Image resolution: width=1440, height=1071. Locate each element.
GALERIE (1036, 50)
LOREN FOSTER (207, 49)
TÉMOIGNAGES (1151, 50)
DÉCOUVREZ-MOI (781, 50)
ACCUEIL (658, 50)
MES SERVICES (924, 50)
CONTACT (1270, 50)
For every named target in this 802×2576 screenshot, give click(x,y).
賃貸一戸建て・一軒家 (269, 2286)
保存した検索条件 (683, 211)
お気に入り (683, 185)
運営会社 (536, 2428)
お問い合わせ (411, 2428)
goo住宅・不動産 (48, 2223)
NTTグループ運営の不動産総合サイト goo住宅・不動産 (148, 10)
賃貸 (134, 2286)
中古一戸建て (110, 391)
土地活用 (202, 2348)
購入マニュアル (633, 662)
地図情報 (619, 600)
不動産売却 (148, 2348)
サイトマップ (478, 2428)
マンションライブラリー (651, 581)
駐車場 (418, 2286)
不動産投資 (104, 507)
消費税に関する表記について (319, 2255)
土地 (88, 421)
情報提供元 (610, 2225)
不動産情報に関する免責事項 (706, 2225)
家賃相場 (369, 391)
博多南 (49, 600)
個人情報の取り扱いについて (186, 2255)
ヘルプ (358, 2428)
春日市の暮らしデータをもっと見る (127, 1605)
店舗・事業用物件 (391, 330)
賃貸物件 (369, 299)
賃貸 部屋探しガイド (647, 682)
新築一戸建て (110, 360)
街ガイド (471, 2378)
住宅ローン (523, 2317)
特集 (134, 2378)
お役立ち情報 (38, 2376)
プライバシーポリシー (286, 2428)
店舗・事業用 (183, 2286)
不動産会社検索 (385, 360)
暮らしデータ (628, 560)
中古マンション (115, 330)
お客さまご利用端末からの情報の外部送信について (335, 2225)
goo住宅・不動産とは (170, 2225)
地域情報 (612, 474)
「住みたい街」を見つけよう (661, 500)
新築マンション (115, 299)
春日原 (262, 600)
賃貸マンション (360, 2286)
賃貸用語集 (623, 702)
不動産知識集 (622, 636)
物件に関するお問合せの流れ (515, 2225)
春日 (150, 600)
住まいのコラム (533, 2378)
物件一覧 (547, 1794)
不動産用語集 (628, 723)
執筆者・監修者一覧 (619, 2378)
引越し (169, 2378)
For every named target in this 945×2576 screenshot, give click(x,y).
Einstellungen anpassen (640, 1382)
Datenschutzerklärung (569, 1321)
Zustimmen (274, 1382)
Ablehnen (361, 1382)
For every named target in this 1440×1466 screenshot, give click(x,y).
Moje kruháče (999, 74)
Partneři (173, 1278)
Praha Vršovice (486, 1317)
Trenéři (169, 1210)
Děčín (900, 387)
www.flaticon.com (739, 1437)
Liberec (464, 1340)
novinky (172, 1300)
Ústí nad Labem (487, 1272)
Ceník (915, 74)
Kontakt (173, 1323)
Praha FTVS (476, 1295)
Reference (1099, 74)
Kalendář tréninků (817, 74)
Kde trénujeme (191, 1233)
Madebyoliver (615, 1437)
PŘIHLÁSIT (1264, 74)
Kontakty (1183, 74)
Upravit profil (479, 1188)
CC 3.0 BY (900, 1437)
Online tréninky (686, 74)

== == ==

ABOUT THIS TASK>
Line by line, retype all of the entries.

ANSWER SPACE>
Image resolution: width=1440, height=1071. Locate each element.
GALERIE (1036, 50)
LOREN FOSTER (207, 49)
TÉMOIGNAGES (1151, 50)
DÉCOUVREZ-MOI (781, 50)
ACCUEIL (658, 50)
MES SERVICES (924, 50)
CONTACT (1270, 50)
For every named target in this 802×2576 screenshot, give click(x,y).
賃貸一戸建て・一軒家 (269, 2286)
保存した検索条件 (683, 211)
お気に入り (683, 185)
運営会社 (536, 2428)
お問い合わせ (411, 2428)
goo住宅・不動産 (48, 2223)
NTTグループ運営の不動産総合サイト goo住宅・不動産 (148, 10)
賃貸 (134, 2286)
中古一戸建て (110, 391)
土地活用 (202, 2348)
購入マニュアル (633, 662)
地図情報 (619, 600)
不動産売却 (148, 2348)
サイトマップ (478, 2428)
マンションライブラリー (651, 581)
駐車場 (418, 2286)
不動産投資 (104, 507)
消費税に関する表記について (319, 2255)
土地 (88, 421)
情報提供元 (610, 2225)
不動産情報に関する免責事項 (706, 2225)
家賃相場 (369, 391)
博多南 (49, 600)
個人情報の取り扱いについて (186, 2255)
ヘルプ (358, 2428)
春日市の暮らしデータをもっと見る (127, 1605)
店舗・事業用物件 (391, 330)
賃貸物件 (369, 299)
賃貸 部屋探しガイド (647, 682)
新築一戸建て (110, 360)
街ガイド (471, 2378)
住宅ローン (523, 2317)
特集 (134, 2378)
お役立ち情報 (38, 2376)
プライバシーポリシー (286, 2428)
店舗・事業用 (183, 2286)
不動産会社検索 (385, 360)
暮らしデータ (628, 560)
中古マンション (115, 330)
お客さまご利用端末からの情報の外部送信について (335, 2225)
goo住宅・不動産とは (170, 2225)
地域情報 (612, 474)
「住みたい街」を見つけよう (661, 500)
新築マンション (115, 299)
春日原 (262, 600)
賃貸マンション (360, 2286)
賃貸用語集 (623, 702)
不動産知識集 (622, 636)
物件に関するお問合せの流れ (515, 2225)
春日 (150, 600)
住まいのコラム (533, 2378)
物件一覧 (547, 1794)
不動産用語集 (628, 723)
執筆者・監修者一覧 (619, 2378)
引越し (169, 2378)
For every named target in this 945×2576 screenshot, give click(x,y).
Einstellungen anpassen (640, 1382)
Datenschutzerklärung (569, 1321)
Zustimmen (274, 1382)
Ablehnen (361, 1382)
For every named target in this 1440×1466 screenshot, give click(x,y).
Moje kruháče (999, 74)
Partneři (173, 1278)
Praha Vršovice (486, 1317)
Trenéři (169, 1210)
Děčín (900, 387)
www.flaticon.com (739, 1437)
Liberec (464, 1340)
novinky (172, 1300)
Ústí nad Labem (487, 1272)
Ceník (915, 74)
Kontakt (173, 1323)
Praha FTVS (476, 1295)
Reference (1099, 74)
Kalendář tréninků (817, 74)
Kde trénujeme (191, 1233)
Madebyoliver (615, 1437)
PŘIHLÁSIT (1264, 74)
Kontakty (1183, 74)
Upravit profil (479, 1188)
CC 3.0 BY (900, 1437)
Online tréninky (686, 74)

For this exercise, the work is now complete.